(Problem details):
This exercise calls for a copy of every line in the listing below that carries the word "window".

(Material to process):
• • • •
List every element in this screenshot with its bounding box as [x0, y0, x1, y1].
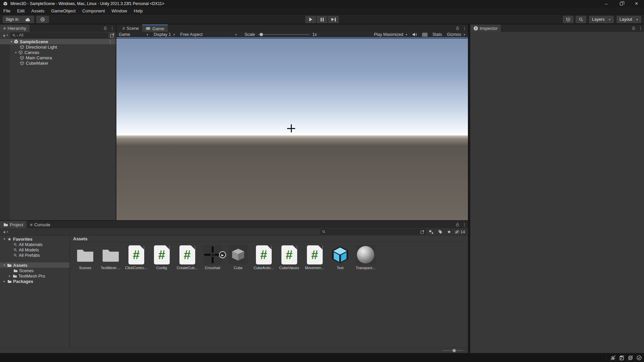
layout-dropdown[interactable]: Layout ▼	[616, 16, 641, 23]
panel-menu-icon[interactable]: ⋮	[462, 222, 467, 227]
asset-tile-config[interactable]: # Config	[149, 245, 174, 270]
asset-tile-scenes[interactable]: Scenes	[72, 245, 98, 270]
tab-inspector[interactable]: i Inspector	[470, 24, 501, 32]
asset-tile-text[interactable]: Text	[327, 245, 353, 270]
cache-server-slash-icon[interactable]	[619, 355, 625, 361]
menu-file[interactable]: File	[0, 7, 14, 14]
menu-assets[interactable]: Assets	[28, 7, 48, 14]
tree-item-textmesh-pro[interactable]: ▸ TextMesh Pro	[0, 273, 69, 279]
open-search-window-icon[interactable]	[420, 230, 424, 234]
sign-in-button[interactable]: Sign in	[3, 16, 21, 23]
progress-check-icon[interactable]	[636, 355, 642, 361]
play-button[interactable]	[305, 16, 316, 23]
search-by-type-icon[interactable]	[429, 230, 434, 234]
eye-slash-icon	[454, 230, 460, 234]
panel-menu-icon[interactable]: ⋮	[462, 26, 467, 31]
lock-icon[interactable]	[455, 223, 460, 227]
pause-button[interactable]	[317, 16, 327, 23]
search-icon	[12, 34, 16, 37]
asset-preview-play-icon[interactable]: ▶	[219, 251, 226, 258]
scale-slider-handle[interactable]	[260, 33, 263, 36]
asset-tile-cubeactions[interactable]: # CubeActio...	[251, 245, 276, 270]
hierarchy-item-main-camera[interactable]: Main Camera	[0, 55, 116, 60]
project-search-input[interactable]	[320, 229, 426, 235]
mute-audio-button[interactable]	[410, 32, 420, 38]
aspect-label: Free Aspect	[180, 32, 203, 37]
hierarchy-tree: ▾ SampleScene ⋮ Directional Light ▸ Canv…	[0, 39, 116, 66]
asset-tile-transparent[interactable]: Transpare...	[353, 245, 378, 270]
tab-hierarchy[interactable]: ≡ Hierarchy	[0, 24, 30, 32]
scene-options-icon[interactable]: ⋮	[108, 39, 112, 44]
create-asset-button[interactable]: + ▾	[2, 229, 9, 235]
menu-component[interactable]: Component	[79, 7, 108, 14]
debugger-slash-icon[interactable]	[610, 355, 616, 361]
search-everything-button[interactable]	[576, 16, 586, 23]
panel-menu-icon[interactable]: ⋮	[638, 26, 643, 31]
aspect-dropdown[interactable]: Free Aspect ▼	[178, 32, 239, 38]
close-button[interactable]: ×	[629, 0, 644, 7]
scale-slider[interactable]	[258, 34, 310, 35]
create-object-button[interactable]: + ▾	[1, 33, 9, 38]
game-viewport[interactable]	[116, 39, 468, 220]
hierarchy-item-directional-light[interactable]: Directional Light	[0, 44, 116, 50]
lock-icon[interactable]	[103, 26, 107, 30]
tree-item-all-materials[interactable]: All Materials	[0, 242, 69, 247]
undo-history-button[interactable]	[563, 16, 574, 23]
tree-item-packages[interactable]: ▸ Packages	[0, 279, 69, 284]
chevron-down-icon: ▾	[7, 34, 8, 37]
asset-tile-cube[interactable]: Cube	[225, 245, 251, 270]
tab-project[interactable]: Project	[0, 221, 26, 228]
tab-game[interactable]: Game	[142, 24, 167, 32]
tree-item-favorites[interactable]: ▾ ★ Favorites	[0, 236, 69, 242]
favorites-star-icon[interactable]: ★	[447, 229, 451, 234]
menu-edit[interactable]: Edit	[14, 7, 28, 14]
lock-icon[interactable]	[455, 26, 460, 30]
expand-caret-icon[interactable]: ▸	[14, 51, 18, 54]
expand-caret-icon[interactable]: ▾	[9, 40, 13, 43]
cloud-button[interactable]	[21, 16, 34, 23]
menu-gameobject[interactable]: GameObject	[48, 7, 79, 14]
asset-tile-createcube[interactable]: # CreateCub...	[174, 245, 200, 270]
asset-tile-crosshair[interactable]: ▶ Crosshair	[200, 245, 225, 270]
tab-scene[interactable]: # Scene	[119, 24, 142, 32]
display-dropdown[interactable]: Display 1 ▼	[151, 32, 177, 38]
tree-item-scenes[interactable]: Scenes	[0, 268, 69, 273]
hierarchy-search-input[interactable]: ▾ All	[10, 33, 108, 38]
thumbnail-size-slider[interactable]	[442, 350, 463, 351]
cube-prefab-icon	[228, 245, 248, 264]
hierarchy-item-samplescene[interactable]: ▾ SampleScene ⋮	[0, 39, 116, 44]
grid-toggle-button[interactable]	[420, 32, 430, 38]
tree-item-assets[interactable]: ▾ Assets	[0, 262, 69, 268]
open-search-window-icon[interactable]	[110, 33, 114, 38]
layers-dropdown[interactable]: Layers ▼	[589, 16, 614, 23]
hierarchy-item-cubemaker[interactable]: CubeMaker	[0, 60, 116, 66]
search-by-label-icon[interactable]	[438, 230, 443, 234]
asset-tile-textmesh[interactable]: TextMesh ...	[98, 245, 123, 270]
expand-caret-icon[interactable]: ▸	[2, 280, 7, 283]
menu-window[interactable]: Window	[108, 7, 130, 14]
expand-caret-icon[interactable]: ▾	[2, 237, 7, 241]
gizmos-dropdown[interactable]: Gizmos ▼	[445, 32, 468, 38]
restore-button[interactable]	[614, 0, 629, 7]
tree-item-all-prefabs[interactable]: All Prefabs	[0, 252, 69, 258]
hierarchy-item-canvas[interactable]: ▸ Canvas	[0, 50, 116, 55]
hidden-packages-toggle[interactable]: 14	[454, 230, 465, 234]
tab-console[interactable]: ≡ Console	[26, 221, 53, 228]
asset-tile-cubevalues[interactable]: # CubeValues	[276, 245, 302, 270]
thumbnail-size-handle[interactable]	[452, 349, 456, 352]
lock-icon[interactable]	[632, 26, 636, 30]
collab-offline-icon[interactable]	[628, 355, 633, 361]
services-button[interactable]	[36, 16, 49, 23]
panel-menu-icon[interactable]: ⋮	[110, 26, 114, 31]
expand-caret-icon[interactable]: ▾	[2, 263, 7, 267]
game-mode-dropdown[interactable]: Game ▼	[116, 32, 151, 38]
asset-tile-clickcontroller[interactable]: # ClickContro...	[123, 245, 149, 270]
play-maximized-dropdown[interactable]: Play Maximized ▼	[372, 32, 410, 38]
tree-item-all-models[interactable]: All Models	[0, 247, 69, 252]
asset-tile-movement[interactable]: # Movemen...	[302, 245, 327, 270]
step-button[interactable]	[328, 16, 339, 23]
expand-caret-icon[interactable]: ▸	[7, 274, 12, 278]
minimize-button[interactable]: –	[599, 0, 614, 7]
stats-toggle-button[interactable]: Stats	[430, 32, 444, 38]
menu-help[interactable]: Help	[130, 7, 146, 14]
• • • •
(Your solution):
open-search-window-icon[interactable]	[420, 230, 424, 234]
open-search-window-icon[interactable]	[110, 33, 114, 38]
menu-window[interactable]: Window	[108, 7, 130, 14]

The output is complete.